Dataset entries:
◆ ◆ ◆ ◆ ◆

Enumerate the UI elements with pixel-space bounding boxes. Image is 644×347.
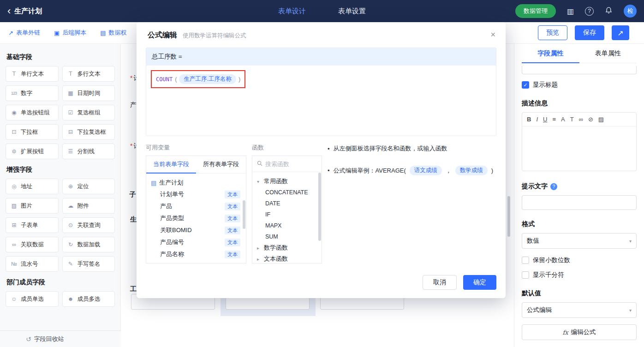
palette-item-subform[interactable]: ⊞子表单	[6, 217, 59, 233]
function-item[interactable]: SUM	[257, 231, 317, 242]
tab-field-properties[interactable]: 字段属性	[522, 44, 579, 63]
link-icon[interactable]: ∞	[579, 116, 583, 123]
palette-item-checkbox-group[interactable]: ☑复选框组	[62, 105, 115, 120]
function-group-math[interactable]: ▸ 数学函数	[257, 242, 317, 253]
data-load-icon: ↻	[66, 241, 75, 248]
palette-item-dropdown[interactable]: ⊡下拉框	[6, 124, 59, 140]
palette-item-label: 关联查询	[78, 221, 101, 229]
variable-row[interactable]: 产品名称文本	[151, 248, 241, 260]
backend-script-link[interactable]: ▣ 后端脚本	[54, 29, 86, 37]
bell-icon[interactable]	[605, 6, 613, 16]
function-token[interactable]: COUNT	[156, 76, 173, 83]
cancel-button[interactable]: 取消	[423, 275, 457, 290]
palette-item-location[interactable]: ⊕定位	[62, 179, 115, 194]
unlink-icon[interactable]: ⊘	[588, 116, 593, 123]
palette-item-data-load[interactable]: ↻数据加载	[62, 237, 115, 252]
field-recycle-bin[interactable]: ↺ 字段回收站	[0, 330, 121, 347]
palette-item-single-text[interactable]: T单行文本	[6, 66, 59, 82]
show-title-checkbox[interactable]: ✓	[522, 81, 529, 89]
function-group-common[interactable]: ▾ 常用函数	[257, 176, 317, 187]
data-manage-button[interactable]: 数据管理	[515, 4, 556, 18]
palette-item-datetime[interactable]: ▦日期时间	[62, 85, 115, 101]
variable-row[interactable]: 产品文本	[151, 200, 241, 212]
variables-scrollbar[interactable]	[243, 200, 245, 229]
insert-image-icon[interactable]: ▨	[598, 116, 604, 123]
tab-form-properties[interactable]: 表单属性	[579, 44, 637, 63]
search-input[interactable]	[265, 161, 311, 168]
edit-formula-button[interactable]: fx 编辑公式	[522, 324, 637, 340]
save-button[interactable]: 保存	[575, 25, 604, 40]
palette-item-serial-number[interactable]: №流水号	[6, 256, 59, 272]
tab-form-design[interactable]: 表单设计	[278, 7, 306, 16]
variable-row[interactable]: 产品类型文本	[151, 212, 241, 224]
open-paren: (	[175, 76, 177, 83]
thousand-sep-checkbox[interactable]	[522, 271, 529, 279]
form-root-node[interactable]: ▤ 生产计划	[151, 177, 241, 188]
avatar[interactable]: 检	[624, 5, 637, 18]
palette-item-member-multi[interactable]: ☻成员多选	[62, 291, 115, 307]
palette-item-member-single[interactable]: ☺成员单选	[6, 291, 59, 307]
tab-form-settings[interactable]: 表单设置	[338, 7, 366, 16]
apps-icon[interactable]: ▥	[567, 7, 574, 16]
hint-help-icon[interactable]: ?	[550, 183, 557, 190]
text-icon: T	[10, 71, 18, 77]
required-star: *	[130, 142, 132, 150]
variable-row[interactable]: 关联BOMID文本	[151, 224, 241, 236]
palette-item-extend-button[interactable]: ⊚扩展按钮	[6, 144, 59, 159]
tab-all-form-fields[interactable]: 所有表单字段	[196, 156, 246, 173]
bold-icon[interactable]: B	[527, 116, 531, 123]
clipped-input[interactable]	[522, 66, 637, 74]
function-item[interactable]: MAPX	[257, 220, 317, 231]
palette-item-image[interactable]: ▨图片	[6, 198, 59, 214]
variable-row[interactable]: 产品编号文本	[151, 236, 241, 248]
tab-current-form-fields[interactable]: 当前表单字段	[146, 156, 196, 174]
type-badge: 文本	[225, 227, 240, 234]
variable-row[interactable]: 计划单号文本	[151, 188, 241, 200]
help-line-2: • 公式编辑举例：AVERAGE( 语文成绩 ， 数学成绩 )	[328, 166, 496, 175]
palette-item-relation-query[interactable]: ⊙关联查询	[62, 217, 115, 233]
palette-item-address[interactable]: ◎地址	[6, 179, 59, 194]
palette-item-signature[interactable]: ✎手写签名	[62, 256, 115, 272]
variable-name: 计划单号	[160, 190, 184, 198]
preview-button[interactable]: 预览	[538, 25, 567, 40]
thousand-sep-row: 显示千分符	[522, 271, 637, 279]
field-label-text: 生	[130, 215, 137, 223]
formula-input-area[interactable]: COUNT ( 生产工序.工序名称 )	[146, 66, 496, 136]
format-select[interactable]: 数值 ▾	[522, 233, 637, 249]
align-icon[interactable]: ≡	[552, 116, 556, 123]
italic-icon[interactable]: I	[536, 116, 538, 123]
functions-scrollbar[interactable]	[318, 173, 321, 241]
close-icon[interactable]: ×	[490, 30, 495, 39]
default-value-select[interactable]: 公式编辑 ▾	[522, 302, 637, 318]
palette-item-relation-data[interactable]: ∞关联数据	[6, 237, 59, 252]
keep-decimal-checkbox[interactable]	[522, 257, 529, 264]
function-group-label: 常用函数	[264, 177, 288, 185]
variable-name: 关联BOMID	[160, 226, 192, 234]
close-paren: )	[239, 76, 240, 83]
default-value: 公式编辑	[527, 306, 552, 314]
data-permission-link[interactable]: ▤ 数据权	[100, 29, 126, 37]
function-item[interactable]: DATE	[257, 198, 317, 209]
field-token[interactable]: 生产工序.工序名称	[179, 74, 236, 84]
palette-item-radio-group[interactable]: ◉单选按钮组	[6, 105, 59, 120]
canvas-scrollbar[interactable]	[507, 196, 510, 237]
palette-item-number[interactable]: 123数字	[6, 85, 59, 101]
palette-item-multi-dropdown[interactable]: ⊟下拉复选框	[62, 124, 115, 140]
underline-icon[interactable]: U	[543, 116, 547, 123]
help-icon[interactable]: ?	[585, 7, 594, 16]
description-textarea[interactable]	[522, 126, 636, 171]
function-item[interactable]: IF	[257, 209, 317, 220]
function-item[interactable]: CONCATENATE	[257, 187, 317, 198]
back-chevron-icon[interactable]: ‹	[7, 6, 11, 16]
palette-item-divider[interactable]: ☰分割线	[62, 144, 115, 159]
font-color-icon[interactable]: A	[561, 116, 565, 123]
palette-item-multi-text[interactable]: T多行文本	[62, 66, 115, 82]
hint-text-input[interactable]	[522, 195, 637, 210]
palette-item-label: 地址	[21, 183, 32, 191]
share-button[interactable]: ↗	[612, 25, 629, 40]
palette-item-attachment[interactable]: ☁附件	[62, 198, 115, 214]
font-size-icon[interactable]: T	[570, 116, 574, 123]
form-external-link[interactable]: ↗ 表单外链	[8, 29, 40, 37]
confirm-button[interactable]: 确定	[463, 275, 496, 290]
function-group-text[interactable]: ▸ 文本函数	[257, 253, 317, 263]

◆ ◆ ◆ ◆ ◆

What the exercise asks: Among the entries above, which lines include "load"? List them all.

Output:
data-load-icon: ↻	[66, 241, 75, 248]
palette-item-data-load[interactable]: ↻数据加载	[62, 237, 115, 252]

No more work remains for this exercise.